### GIVEN RECORDS
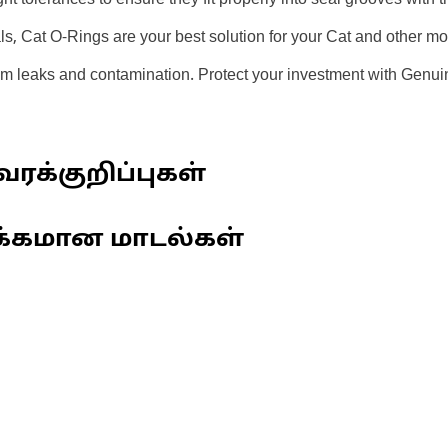
ght tolerances to ensure they fit properly into seal grooves with
als, Cat O-Rings are your best solution for your Cat and other 
om leaks and contamination. Protect your investment with Genui
ரக்குறிப்புகள்
க்கமான மாடல்கள்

### WORK TO COMPLETE
Word for word, copy out each record; do not include pictures.

### OUTPUT BELOW
ght tolerances to ensure they fit properly into seal grooves with
als, Cat O-Rings are your best solution for your Cat and other 
om leaks and contamination. Protect your investment with Genui
ரக்குறிப்புகள்
க்கமான மாடல்கள்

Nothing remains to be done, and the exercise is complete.